(Page segmentation data)
..............................

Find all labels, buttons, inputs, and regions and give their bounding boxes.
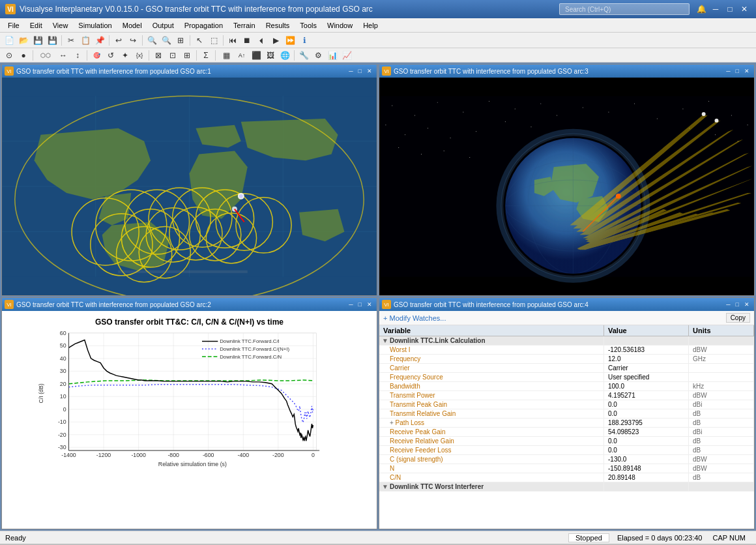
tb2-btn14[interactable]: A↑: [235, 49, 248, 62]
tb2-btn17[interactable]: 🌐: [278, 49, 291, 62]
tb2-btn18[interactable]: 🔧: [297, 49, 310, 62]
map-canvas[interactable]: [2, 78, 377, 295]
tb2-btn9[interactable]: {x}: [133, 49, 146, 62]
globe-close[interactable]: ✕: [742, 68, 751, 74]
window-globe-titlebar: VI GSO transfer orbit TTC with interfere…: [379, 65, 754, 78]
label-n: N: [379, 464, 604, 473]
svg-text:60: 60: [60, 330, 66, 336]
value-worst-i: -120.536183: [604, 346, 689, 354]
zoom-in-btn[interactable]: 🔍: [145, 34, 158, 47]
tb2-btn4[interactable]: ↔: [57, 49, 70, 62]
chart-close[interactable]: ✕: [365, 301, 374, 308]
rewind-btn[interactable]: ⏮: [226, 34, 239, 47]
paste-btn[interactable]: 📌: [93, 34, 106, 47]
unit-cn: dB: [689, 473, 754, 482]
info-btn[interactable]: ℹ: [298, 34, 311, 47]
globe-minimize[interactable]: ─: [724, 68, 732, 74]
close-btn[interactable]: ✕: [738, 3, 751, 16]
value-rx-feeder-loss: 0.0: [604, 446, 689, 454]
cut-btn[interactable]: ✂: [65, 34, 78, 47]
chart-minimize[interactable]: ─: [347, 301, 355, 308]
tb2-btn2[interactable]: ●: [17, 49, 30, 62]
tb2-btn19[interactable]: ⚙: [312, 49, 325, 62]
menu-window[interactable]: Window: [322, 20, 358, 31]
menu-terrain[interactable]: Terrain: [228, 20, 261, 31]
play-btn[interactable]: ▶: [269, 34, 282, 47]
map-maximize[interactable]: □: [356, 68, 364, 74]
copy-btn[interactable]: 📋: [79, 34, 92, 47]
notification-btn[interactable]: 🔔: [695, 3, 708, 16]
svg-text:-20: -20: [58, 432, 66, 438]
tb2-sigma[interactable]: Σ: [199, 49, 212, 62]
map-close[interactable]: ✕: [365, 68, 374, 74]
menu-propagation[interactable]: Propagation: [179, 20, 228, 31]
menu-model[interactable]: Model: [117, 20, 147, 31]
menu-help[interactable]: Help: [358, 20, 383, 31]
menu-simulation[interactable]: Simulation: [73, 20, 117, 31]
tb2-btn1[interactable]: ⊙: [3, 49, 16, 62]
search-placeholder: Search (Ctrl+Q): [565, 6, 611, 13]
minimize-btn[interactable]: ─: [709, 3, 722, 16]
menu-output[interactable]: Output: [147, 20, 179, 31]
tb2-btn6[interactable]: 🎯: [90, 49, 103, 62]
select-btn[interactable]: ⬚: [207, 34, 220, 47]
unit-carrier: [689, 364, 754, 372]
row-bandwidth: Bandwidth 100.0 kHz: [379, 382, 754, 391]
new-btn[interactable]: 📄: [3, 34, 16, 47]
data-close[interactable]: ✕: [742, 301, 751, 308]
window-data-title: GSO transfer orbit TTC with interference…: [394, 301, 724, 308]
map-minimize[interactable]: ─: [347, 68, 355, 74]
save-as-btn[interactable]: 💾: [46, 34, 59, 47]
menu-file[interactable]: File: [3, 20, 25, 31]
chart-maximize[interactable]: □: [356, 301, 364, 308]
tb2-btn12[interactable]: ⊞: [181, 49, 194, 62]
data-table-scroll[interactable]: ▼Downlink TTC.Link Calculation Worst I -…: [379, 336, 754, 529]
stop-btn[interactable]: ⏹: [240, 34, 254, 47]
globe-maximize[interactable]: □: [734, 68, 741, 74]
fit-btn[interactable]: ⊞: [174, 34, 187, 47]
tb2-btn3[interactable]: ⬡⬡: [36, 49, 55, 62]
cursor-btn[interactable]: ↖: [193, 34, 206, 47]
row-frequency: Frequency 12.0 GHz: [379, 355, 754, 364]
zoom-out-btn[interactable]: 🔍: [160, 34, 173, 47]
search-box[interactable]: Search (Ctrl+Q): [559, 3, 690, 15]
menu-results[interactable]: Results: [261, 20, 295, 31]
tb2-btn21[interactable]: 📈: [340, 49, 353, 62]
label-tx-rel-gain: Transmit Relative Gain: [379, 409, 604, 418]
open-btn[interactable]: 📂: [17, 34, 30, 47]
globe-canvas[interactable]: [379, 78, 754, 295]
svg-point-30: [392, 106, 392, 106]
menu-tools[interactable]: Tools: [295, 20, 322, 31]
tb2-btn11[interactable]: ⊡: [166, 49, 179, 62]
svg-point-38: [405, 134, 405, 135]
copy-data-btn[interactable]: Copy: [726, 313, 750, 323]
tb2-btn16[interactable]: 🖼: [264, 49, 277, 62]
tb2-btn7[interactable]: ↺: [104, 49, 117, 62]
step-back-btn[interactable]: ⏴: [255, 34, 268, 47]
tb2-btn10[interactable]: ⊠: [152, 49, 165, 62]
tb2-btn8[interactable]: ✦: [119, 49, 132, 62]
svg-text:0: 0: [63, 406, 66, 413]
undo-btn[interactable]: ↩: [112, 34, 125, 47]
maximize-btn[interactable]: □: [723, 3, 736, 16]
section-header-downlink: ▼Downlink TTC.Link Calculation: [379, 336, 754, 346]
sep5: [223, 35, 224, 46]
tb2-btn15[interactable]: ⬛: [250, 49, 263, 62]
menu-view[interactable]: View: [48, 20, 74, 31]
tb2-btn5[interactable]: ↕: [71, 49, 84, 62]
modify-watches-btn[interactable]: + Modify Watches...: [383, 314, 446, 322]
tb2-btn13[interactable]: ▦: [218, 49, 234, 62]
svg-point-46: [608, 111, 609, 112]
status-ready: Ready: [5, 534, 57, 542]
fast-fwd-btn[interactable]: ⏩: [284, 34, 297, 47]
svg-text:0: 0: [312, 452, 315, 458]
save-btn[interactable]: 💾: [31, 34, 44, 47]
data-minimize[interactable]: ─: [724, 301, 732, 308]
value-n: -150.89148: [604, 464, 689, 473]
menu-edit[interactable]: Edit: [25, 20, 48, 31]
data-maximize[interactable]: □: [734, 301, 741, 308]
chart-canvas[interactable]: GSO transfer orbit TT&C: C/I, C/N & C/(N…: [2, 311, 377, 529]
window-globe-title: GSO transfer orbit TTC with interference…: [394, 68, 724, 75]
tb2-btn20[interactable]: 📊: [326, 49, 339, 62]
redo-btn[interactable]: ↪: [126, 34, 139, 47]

..............................

◆ YOUR GOAL
How many lines of the data above include the word "globe"? Only that number should be returned.

◆ SOLUTION
6